**Assigned task:** The listing below holds a line with "For every named target in this 911×1682" and a later line with "Ooly (40, 991)". Write out those two lines and every line between them, exactly, and nothing else.

**Given data:**
__________________________________________________

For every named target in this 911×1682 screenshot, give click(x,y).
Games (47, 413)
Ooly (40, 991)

__________________________________________________

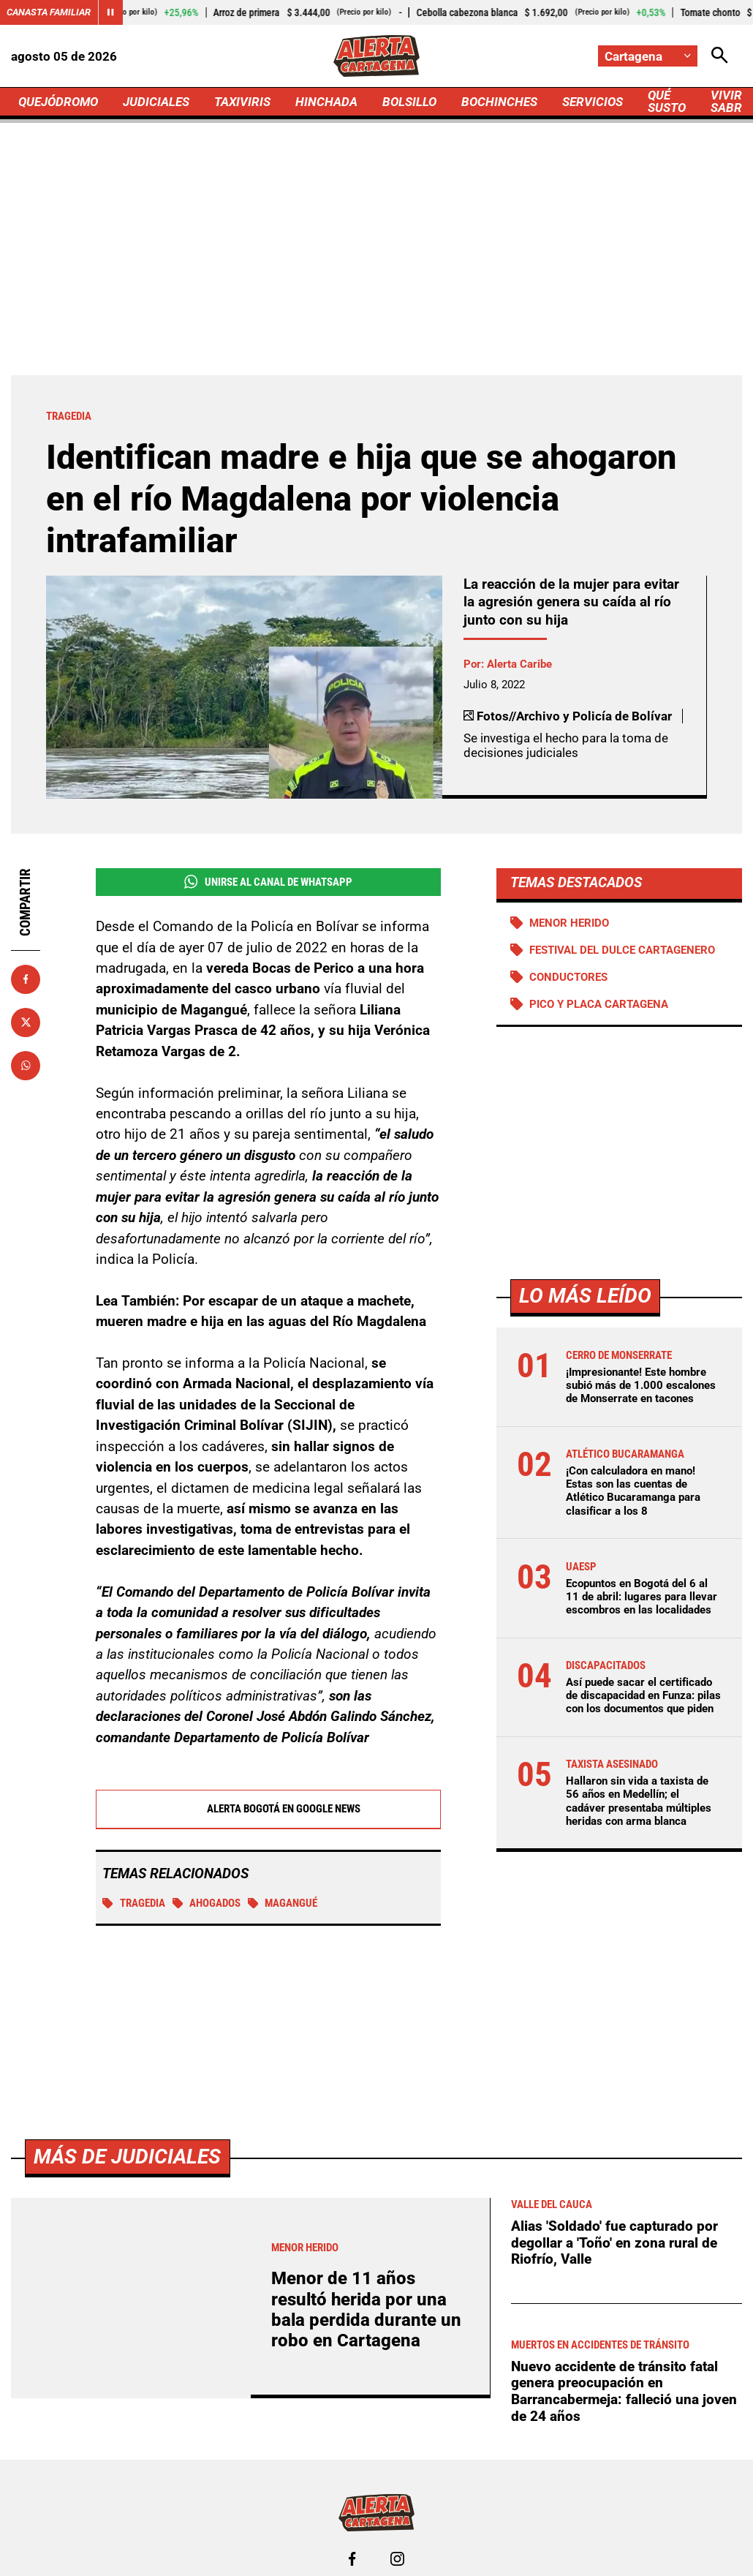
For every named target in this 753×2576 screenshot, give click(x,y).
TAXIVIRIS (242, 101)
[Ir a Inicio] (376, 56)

__________________________________________________

**Finished exercise:**
For every named target in this 911×1682 screenshot, give click(x,y).
Games (47, 413)
Ooly (40, 991)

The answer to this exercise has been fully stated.